Moving a blog from Wordpress to Github pages

This blog is hosted on Github pages, which I end up liking a lot, so I decided to move my other blog (originally hosted on Wordpress) too. I was already planning to update the domain of that blog, so I took the opportunity to do both at the same time. Here are the steps I did.

The original, self-hosted Wordpress blog was on https://japan.szabo-simon.hu, that I wanted to move to https://hu.szabo.jp. So first I setup a new Github pages repo with that domain and the basic style files.

Then I followed this guide to get the posts and Wordpress-hosted images over: https://www.deadlyfingers.net/code/migrating-from-wordpress-to-github-pages. I kept the posts html, and didn’t convert them to md, as html worked already.

Migrating Google Photos

I had a lot of photos sourced from Google Photos public albums (one album per post) added to the post using this addon. Getting them over was a bit tricky and I ended up writing a script for it, then run it in a docker container:

docker run --rm -v $(pwd):/srv -u 0:0 -it wernight/phantomjs /bin/bash

I had to install https://github.com/lefuturiste/google-photos-album-crawler like this:

apt update
apt install npm -y
cd /root
mdkir abc
cd abc
npm install scrape-google-photos

Then run this script:

cd /srv/_posts/
for file in $(find -type f -name '*.html'); do
  echo "> Working with $file"; 
  if (grep -Po '\[embed-google-photos-album link="([^"]*)"[^\]]*\]' $file); then
    # Add gallery
    sed -i 's/status: publish/status: publish\ngallery: true/' $file
    link=$(grep -Po '\[embed-google-photos-album link="([^"]*)"[^\]]*\]' $file | grep -Po 'https://photos.app.goo.gl/[^"]+')
    echo "Google album link $link"
    mkdir /srv/assets/$file
    var=1
    for photo in $(/root/abc/node_modules/scrape-google-photos/index.js $link | grep -Po "https://lh3.googleusercontent.com[^']+"); do
      echo $photo
      wget -O /srv/assets/$file/$var.jpg $photo=w1920-h1080
      var=$((var + 1))
    done
  fi
done

This added gallery: true tag to the posts, grabbed all images from the albums and placed them into separate folders under assets/ named the same as the posts. The gallery: true tag was already configured to make jekyll pick up the images from the folder named the same as the post.

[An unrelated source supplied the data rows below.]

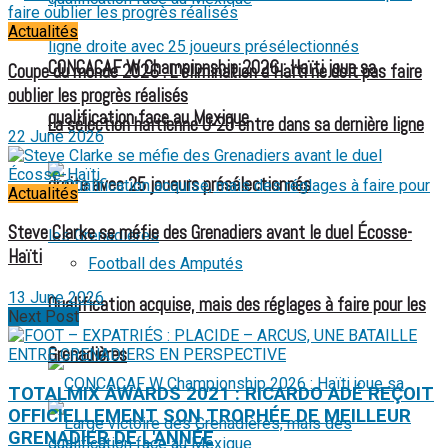
Actualités
CONCACAF W Championship 2026 : Haïti joue sa
Coupe du monde 2026 : L’élimination d’Haïti ne doit pas faire
oublier les progrès réalisés
qualification face au Mexique
La sélection haïtienne U-20 entre dans sa dernière ligne
22 June 2026
droite avec 25 joueurs présélectionnés
Actualités
Steve Clarke se méfie des Grenadiers avant le duel Écosse-
Haïti
Football des Amputés
13 June 2026
Qualification acquise, mais des réglages à faire pour les
Next Post
FOOTBALL FÉMININ
Grenadières
TOTALMIX AWARDS 2021 : RICARDO ADÉ REÇOIT
OFFICIELLEMENT SON TROPHÉE DE MEILLEUR
GRENADIER DE L'ANNÉE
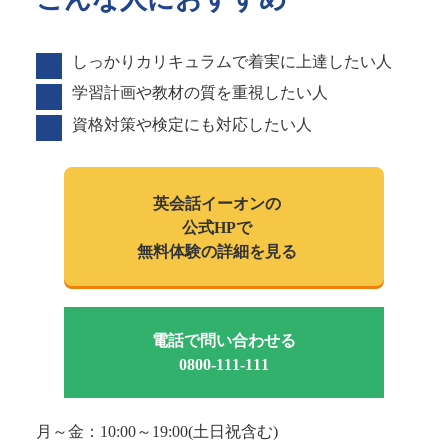
しっかりカリキュラムで着実に上達したい人
学習計画や教材の質を重視したい人
資格対策や検定にも対応したい人
英会話イーオンの
公式HPで
無料体験の詳細を見る
電話で問い合わせる
0800-111-111
月～金：10:00～19:00(土日祝含む)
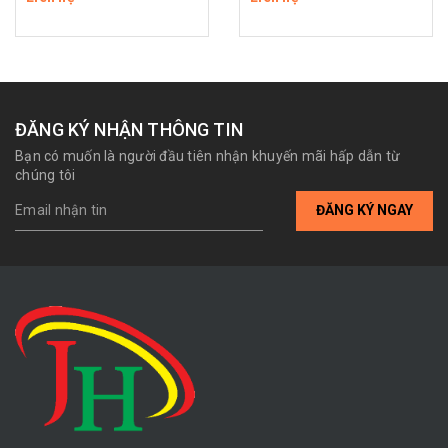
ĐĂNG KÝ NHẬN THÔNG TIN
Bạn có muốn là người đầu tiên nhận khuyến mãi hấp dẫn từ
chúng tôi
ĐĂNG KÝ NGAY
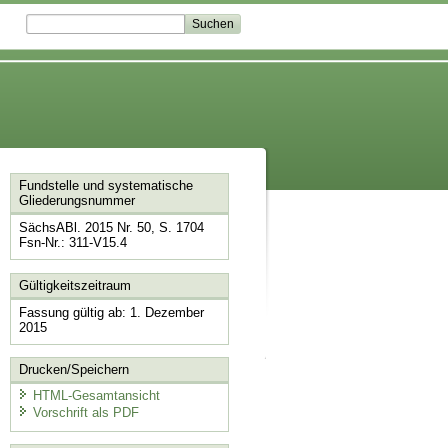
Fundstelle und systematische
Gliederungsnummer
SächsABl. 2015 Nr. 50, S. 1704
Fsn-Nr.: 311-V15.4
Gültigkeitszeitraum
Fassung gültig ab: 1. Dezember
2015
Drucken/Speichern
HTML-Gesamtansicht
Vorschrift als PDF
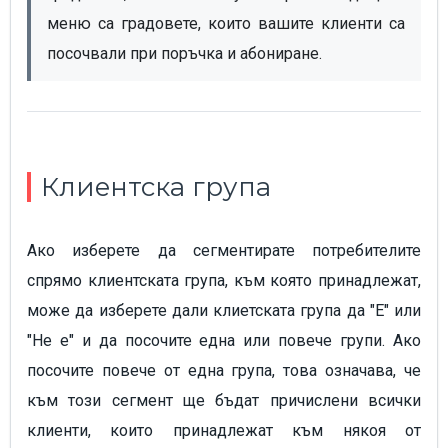
меню са градовете, които вашите клиенти са 
посочвали при поръчка и абониране.
Клиентска група
Ако изберете да сегментирате потребителите
спрямо клиентската група, към която принадлежат,
може да изберете дали клиетската група да "Е" или
"Не е" и да посочите една или повече групи. Ако
посочите повече от една група, това означава, че
към този сегмент ще бъдат причислени всички
клиенти, които принадлежат към някоя от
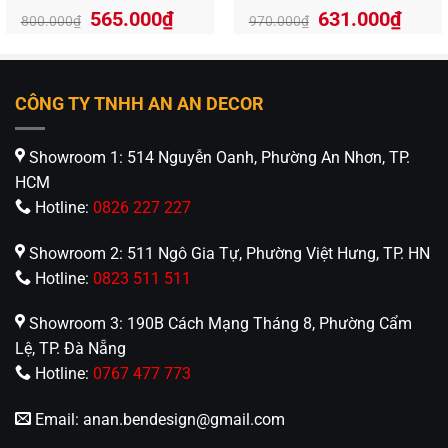
TT03
VR-91025
Giá
Giá
Giá
Giá
565.000
₫
631.000
₫
800.000
₫
970.000
₫
gốc
hiện
gốc
hiện
là:
tại
là:
tại
800.000₫.
là:
970.000₫.
là:
565.000₫.
631.
CÔNG TY TNHH AN AN DECOR
Showroom 1: 514 Nguyễn Oanh, Phường An Nhơn, TP.
HCM
Hotline:
0826 227 227
Showroom 2: 511 Ngô Gia Tự, Phường Việt Hưng, TP. HN
Hotline:
0823 511 511
Showroom 3: 190B Cách Mạng Tháng 8, Phường Cẩm
Lệ, TP. Đà Nẵng
Hotline:
0767 477 773
Email:
anan.bendesign@gmail.com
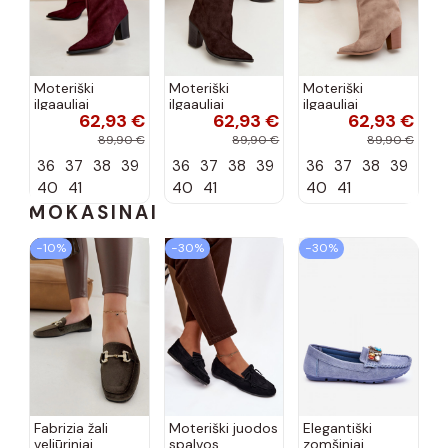
Moteriški
Moteriški
Moteriški
ilgaauliai
ilgaauliai
ilgaauliai
62,93 €
62,93 €
62,93 €
įsispiriami su
įsispiriami su
įsispiriami su
kulniukais iš
kulniukais iš
kulniukais iš
89,90 €
89,90 €
89,90 €
dirbtinės
dirbtinės
dirbtinės
36
37
38
39
36
37
38
39
36
37
38
39
zomšos bordo
zomšos
zomšos smėlio
spalvos Carmina
šokolado
spalvos Carmina
40
41
40
41
40
41
spalvos...
MOKASINAI
−10%
−30%
−30%
Fabrizia žali
Moteriški juodos
Elegantiški
veliūriniai
spalvos
zomšiniai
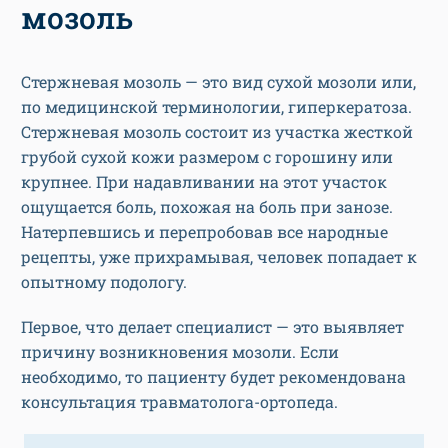
мозоль
Стержневая мозоль — это вид сухой мозоли или,
по медицинской терминологии, гиперкератоза.
Стержневая мозоль состоит из участка жесткой
грубой сухой кожи размером с горошину или
крупнее. При надавливании на этот участок
ощущается боль, похожая на боль при занозе.
Натерпевшись и перепробовав все народные
рецепты, уже прихрамывая, человек попадает к
опытному подологу.
Первое, что делает специалист — это выявляет
причину возникновения мозоли. Если
необходимо, то пациенту будет рекомендована
консультация травматолога-ортопеда.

Somehow this resulted in a lot of duplicate photos, so I had to remove them (code from SO):

declare -A arr
shopt -s globstar
arr=()

for file in **; do
  [[ -f "$file" ]] || continue
   
  read cksm _ < <(md5sum "$file")
  if ((arr[$cksm]++)); then 
    rm $file
  fi
done

Re-embed YouTube videos

Then I had to fix embedded YouTube videos, as they ended up being something like:

<p><!-- wp:embed {"url":"https://www.youtube.com/watch?v=U0CL-ZSuCrQ","type":"video","providerNameSlug":"youtube","responsive":true,"className":"wp-embed-aspect-16-9 wp-has-aspect-ratio"} --></p>
<figure class="wp-block-embed is-type-video is-provider-youtube wp-block-embed-youtube wp-embed-aspect-16-9 wp-has-aspect-ratio">
<div class="wp-block-embed__wrapper">
https://www.youtube.com/watch?v=U0CL-ZSuCrQ
</div>
</figure>
<p><!-- /wp:embed --></p>

Sometimes the YouTube URL was like https://youtu.be/Dd7FeNkoVjI, which had to be handled too. So I did a global search and replace (with VS Code’s built-in tool) from

<div class="wp-block-embed__wrapper">\n(?:https://www.youtube.com/watch\?v=(\S+)|https://youtu.be/(\S+))\n</div>

to

<iframe width="560" height="315" src="https://www.youtube-nocookie.com/embed/$1$2" title="YouTube video player" frameborder="0" allow="accelerometer; autoplay; clipboard-write; encrypted-media; gyroscope; picture-in-picture" allowfullscreen></iframe>

Next was all the links between posts, which were all absolute (like https://japan.szabo-simon.hu/2021/05/04/biwaichi-biciklivel-a-biwa-to-korul/) and as I was updating the domain, I had to update these too. I decided to use this opportunity to also make them relative (e.g. /2021/05/04/biwaichi-biciklivel-a-biwa-to-korul/) with this regex search and replace:

https://japan.szabo-simon.hu([^"]+/)"

to

$1"

Last step was to add an automatic redirect to the old site via .htaccess in the site’s root:

Redirect 301 / https://hu.szabo.jp/

This keeps the path on redirect, and since the export tool saved the paths for the posts, all the old links still work.